The United States, driven by its big federal agencies, “has become THE global provider of high quality, long-term datasets,” he added.
Some of the programmes targeted for axing, for example, are crucial for tracking how much carbon is vented into the atmosphere, or how the distribution of clouds — one of the key uncertainties in projections of future climate change — might evolve over time.

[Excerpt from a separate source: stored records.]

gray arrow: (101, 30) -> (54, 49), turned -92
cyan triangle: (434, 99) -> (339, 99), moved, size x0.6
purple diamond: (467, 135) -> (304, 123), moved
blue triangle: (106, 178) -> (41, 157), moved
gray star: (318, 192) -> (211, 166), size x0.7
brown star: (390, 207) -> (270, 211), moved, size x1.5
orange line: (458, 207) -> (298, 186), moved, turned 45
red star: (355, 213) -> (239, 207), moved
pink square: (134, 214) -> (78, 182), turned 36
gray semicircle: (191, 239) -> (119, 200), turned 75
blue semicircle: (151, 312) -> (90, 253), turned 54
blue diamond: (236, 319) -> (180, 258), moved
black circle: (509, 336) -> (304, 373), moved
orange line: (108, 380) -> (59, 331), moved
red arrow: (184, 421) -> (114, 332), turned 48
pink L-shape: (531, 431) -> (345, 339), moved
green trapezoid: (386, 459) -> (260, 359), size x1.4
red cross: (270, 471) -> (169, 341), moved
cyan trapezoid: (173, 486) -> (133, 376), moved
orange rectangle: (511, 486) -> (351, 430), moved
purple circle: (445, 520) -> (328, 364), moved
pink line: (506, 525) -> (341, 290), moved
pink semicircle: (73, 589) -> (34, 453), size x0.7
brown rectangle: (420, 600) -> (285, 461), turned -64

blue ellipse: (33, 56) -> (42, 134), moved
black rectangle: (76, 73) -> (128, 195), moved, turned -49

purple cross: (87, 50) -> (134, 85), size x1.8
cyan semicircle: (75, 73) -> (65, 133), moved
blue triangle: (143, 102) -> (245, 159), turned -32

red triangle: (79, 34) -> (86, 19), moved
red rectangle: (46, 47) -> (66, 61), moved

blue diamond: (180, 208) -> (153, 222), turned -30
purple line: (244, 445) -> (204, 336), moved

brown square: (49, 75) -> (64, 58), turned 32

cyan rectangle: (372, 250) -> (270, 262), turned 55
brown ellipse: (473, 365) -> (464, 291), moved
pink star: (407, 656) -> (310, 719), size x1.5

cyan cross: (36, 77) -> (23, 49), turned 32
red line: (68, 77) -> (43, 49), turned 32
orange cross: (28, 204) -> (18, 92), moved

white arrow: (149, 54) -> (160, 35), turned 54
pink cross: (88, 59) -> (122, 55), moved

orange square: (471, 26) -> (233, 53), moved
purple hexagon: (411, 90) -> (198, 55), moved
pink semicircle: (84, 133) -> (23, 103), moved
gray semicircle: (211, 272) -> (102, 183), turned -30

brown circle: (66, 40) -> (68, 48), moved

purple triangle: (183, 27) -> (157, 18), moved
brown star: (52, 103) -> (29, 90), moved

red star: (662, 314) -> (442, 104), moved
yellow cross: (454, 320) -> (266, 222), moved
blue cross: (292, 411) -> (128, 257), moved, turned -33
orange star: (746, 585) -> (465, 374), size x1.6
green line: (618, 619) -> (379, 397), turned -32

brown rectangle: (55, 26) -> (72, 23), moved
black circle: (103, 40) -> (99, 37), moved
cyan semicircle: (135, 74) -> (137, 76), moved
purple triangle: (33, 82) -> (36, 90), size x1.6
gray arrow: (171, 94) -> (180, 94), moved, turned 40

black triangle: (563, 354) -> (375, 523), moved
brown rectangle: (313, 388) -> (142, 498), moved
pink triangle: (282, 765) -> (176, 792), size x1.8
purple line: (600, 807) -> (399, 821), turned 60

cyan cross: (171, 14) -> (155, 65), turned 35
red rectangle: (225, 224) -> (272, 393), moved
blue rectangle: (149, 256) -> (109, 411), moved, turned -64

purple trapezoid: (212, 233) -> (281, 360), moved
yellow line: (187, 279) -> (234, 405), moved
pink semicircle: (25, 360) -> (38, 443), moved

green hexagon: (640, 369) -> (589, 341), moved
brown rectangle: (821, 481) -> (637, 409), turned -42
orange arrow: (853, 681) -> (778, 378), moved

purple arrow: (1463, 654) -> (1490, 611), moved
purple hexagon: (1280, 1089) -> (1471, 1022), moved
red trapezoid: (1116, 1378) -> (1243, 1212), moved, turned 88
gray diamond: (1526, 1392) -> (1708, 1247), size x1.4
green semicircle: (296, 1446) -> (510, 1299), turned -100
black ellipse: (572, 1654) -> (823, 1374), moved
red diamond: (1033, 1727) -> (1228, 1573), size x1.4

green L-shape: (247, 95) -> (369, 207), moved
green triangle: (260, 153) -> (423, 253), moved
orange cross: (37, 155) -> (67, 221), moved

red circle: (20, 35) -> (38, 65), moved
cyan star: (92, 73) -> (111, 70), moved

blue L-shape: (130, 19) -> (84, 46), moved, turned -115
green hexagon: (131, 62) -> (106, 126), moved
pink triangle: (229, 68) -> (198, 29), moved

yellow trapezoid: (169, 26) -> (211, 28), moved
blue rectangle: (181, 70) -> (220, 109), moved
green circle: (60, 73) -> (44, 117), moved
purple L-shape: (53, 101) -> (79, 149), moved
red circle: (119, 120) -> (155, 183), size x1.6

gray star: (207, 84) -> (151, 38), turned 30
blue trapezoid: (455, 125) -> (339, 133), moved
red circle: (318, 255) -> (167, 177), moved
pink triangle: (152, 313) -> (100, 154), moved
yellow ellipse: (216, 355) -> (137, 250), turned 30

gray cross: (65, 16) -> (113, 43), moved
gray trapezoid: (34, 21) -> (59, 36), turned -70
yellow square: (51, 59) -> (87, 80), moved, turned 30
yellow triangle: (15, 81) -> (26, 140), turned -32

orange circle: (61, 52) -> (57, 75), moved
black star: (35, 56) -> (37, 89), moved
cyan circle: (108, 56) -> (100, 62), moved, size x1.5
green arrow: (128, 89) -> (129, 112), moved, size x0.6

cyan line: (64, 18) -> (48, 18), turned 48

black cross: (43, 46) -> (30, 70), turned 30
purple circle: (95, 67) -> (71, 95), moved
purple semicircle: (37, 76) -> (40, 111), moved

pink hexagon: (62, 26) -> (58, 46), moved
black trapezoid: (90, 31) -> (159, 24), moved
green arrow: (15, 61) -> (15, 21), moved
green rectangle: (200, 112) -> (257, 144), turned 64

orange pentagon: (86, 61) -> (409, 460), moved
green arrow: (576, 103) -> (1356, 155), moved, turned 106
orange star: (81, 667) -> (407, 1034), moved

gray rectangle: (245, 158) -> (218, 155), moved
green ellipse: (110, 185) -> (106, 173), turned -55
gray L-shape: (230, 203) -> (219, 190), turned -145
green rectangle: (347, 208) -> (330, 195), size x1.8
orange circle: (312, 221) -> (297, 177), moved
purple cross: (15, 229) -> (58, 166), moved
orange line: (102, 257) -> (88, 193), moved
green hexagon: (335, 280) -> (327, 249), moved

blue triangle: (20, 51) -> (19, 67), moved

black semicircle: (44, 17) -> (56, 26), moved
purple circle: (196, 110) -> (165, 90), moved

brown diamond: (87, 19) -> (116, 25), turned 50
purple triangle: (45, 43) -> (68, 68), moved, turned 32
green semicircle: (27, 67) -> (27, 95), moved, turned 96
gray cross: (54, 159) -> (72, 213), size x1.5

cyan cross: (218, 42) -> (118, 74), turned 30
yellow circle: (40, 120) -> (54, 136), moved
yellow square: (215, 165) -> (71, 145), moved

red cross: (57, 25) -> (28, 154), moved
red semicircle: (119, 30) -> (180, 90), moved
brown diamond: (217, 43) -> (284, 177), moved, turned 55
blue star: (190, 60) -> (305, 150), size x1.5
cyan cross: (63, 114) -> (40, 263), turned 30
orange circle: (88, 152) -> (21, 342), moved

“This would impair our ability in the future to keep our observations, and understanding, up to speed,” said Joeri Rogelj, a research scholar at the International Institute for Applied Systems Analysis in Vienna, one of the world’s leading centres for climate modelling.
For Myles Allen, head of the University of Oxford’s Climate Research Group, the damage from a US pullback would go well beyond raw data.
“If we lose that intellectual firepower, it is obviously going to make dealing with the problem that much harder,” he said in an interview. “We need American technology and innovation to find solutions.”
Allen noted that the European Union and China are “stepping up their game” in monitoring climate, but said Washington may not see that in a positive light.
“Does the US want to rely on observations made by overseas agencies in measuring the impact of Chinese emissions on the US weather?”, he wondered.
Three of six major international platforms shared by climate modellers — who calculate the risks of future climate change — are maintained and operated in the United States, and could be in peril.
“If we lose one or two of these data distribution centres in the US, it could collapse the entire coordinated system for sharing these simulations of future climate,” said Valerie Masson Delmotte, research director at France’s Alternative Energies and Atomic Energy Commission, and a lead scientist of the UN’s climate science panel.
New visa and travel restrictions in the United States likewise threaten future collaboration, said Samset, noting that almost all important climate research crosses national boundaries.
“This has already gotten harder to arrange within the US, or abroad with US participation,” he said.
Shun Chi-ming, director of the Hong Kong Observatory, said he was “highly concerned” that impending US cuts in climate research could also affect “weather and disaster monitoring”.
When it comes to taking their concerns into the street with a slogan on a placard, Allen, Rogelj, and other researchers are clearly torn.
“Demonstrations and protests are usually far outside the comfort zone of scientists,” said Samset.
But Trump’s disregard for scientific consensus — seen in the appointment of outright climate deniers to key administration posts — has forced many to reconsider the boundary between their role as scientist and citizen.
“Scientists need to be very careful about coming out in favour of one position or another,” said Allen, adding that he hoped the marches didn’t get “sidetracked” into environmental campaigning.
But for Alena Kimbrough, an expert on the Australian-Indonesian monsoon system at Australia National University and co-organiser of Saturday’s marches in Australia, scientists “can no longer afford to stand at the sidelines.”
“I am deeply disturbed that this movement is required, but we have much darker days ahead of us if we don’t start here,” she told AFP.